Let all the earth fear the Lord; let all the people of the world revere him. Psalm 33:8
“When we want to be something other than the thing God wants us to be, we must be wanting what, in fact, will not make us happy. Those divine demands which sound to our natural ears most like those of a despot and least like those of a lover, in fact marshall us where we should want to go if we knew what we wanted.
He demands our worship, our obedience, our prostration. Do we suppose that they can do Him any good, or fear, like the chorus in Milton, that human irreverence can bring about “His glory’s diminution”? A man can no more diminish God’s glory by refusing to worship Him than a lunatic can put out the sun by scribbling the word “darkness” on the walls of his cell.

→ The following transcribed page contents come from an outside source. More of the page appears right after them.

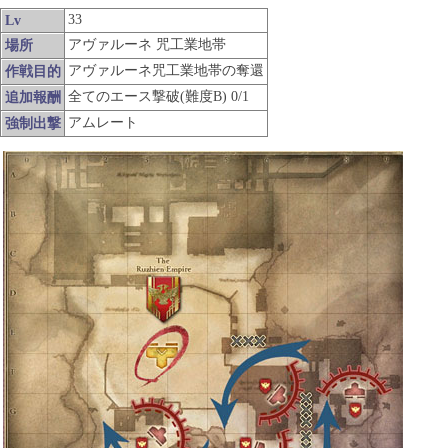
33
Lv
アヴァルーネ 咒工業地帯
場所
アヴァルーネ咒工業地帯の奪還
作戦目的
全てのエース撃破(難度B) 0/1
追加報酬
アムレート
強制出撃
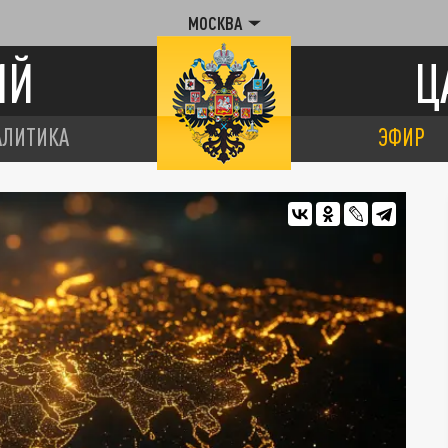
МОСКВА
ИЙ
Ц
АЛИТИКА
ЭФИР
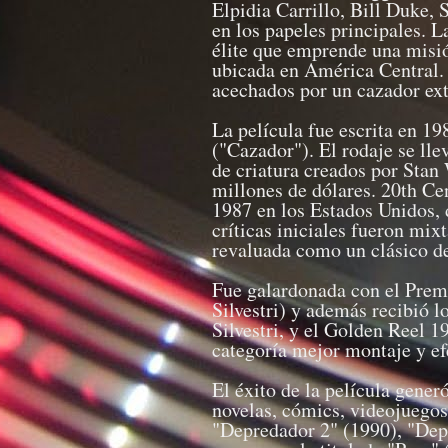
Elpidia Carrillo, Bill Duke
en los papeles principales. La
élite que emprende una misió
ubicada en América Central. 
acechados por un cazador ext
La película fue escrita en 19
("Cazador"). El rodaje se ll
de criatura creados por Stan
millones de dólares. 20th Cen
1987 en los Estados Unidos, 
críticas iniciales fueron mix
revaluada como un clásico de
Fue galardonada con el Prem
Silvestri) y además recibió
Silvestri, y el Golden Reel 1
categoría mejor montaje y ef
El éxito de la película gener
novelas, cómics, videojuegos 
"Depredador 2" (1990), "Dep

But God wills our good, and our good is to love Him (with that responsive love proper to creatures) and to love Him we must know Him: and if we know Him, we shall in fact fall on our faces. if we do not, that only shows that what we are trying to love is not yet God — though it may be the nearest approximation to God which our thought and fantasy can attain.
Yet the call is not only to prostration and awe; it is to a reflection of the divine life, a creaturely participation in the divine attributes which is far beyond our present desires. We are bidden to “put on Christ”, to become like God. That is, whether we like it or not, God intends to give us what we need, not what we now think we want. Once more, we are embarrassed by the intolerable compliment, by too much love, not too little.”
C.S. Lewis in The Problem of Pain (Samizdat University Press: Quebec, 2016) 29-30.
What do worship, obedience, and prostration have to do with generosity? Everything. Our God is so good, “whether we like it or not, God intends to give us what we need, not what we now think we want.” Our only right response is worship, obedience, and prostration.
Think of how this comes into view in our relationship with Him and then with others. He gives us the grace and forgiveness we need, so we get to dispense it to others. He lavishes us with love, so we get to shower it on others. He wants us to be like Christ in the world, so what are we waiting for?
Today I return home from Sioux Falls where I have had meetings with amazing people the last few days. I’ve tried to take a posture of worship, obedience, and awe while traveling. What if we dispensed so much love and generosity that we embarrassed people wherever we went?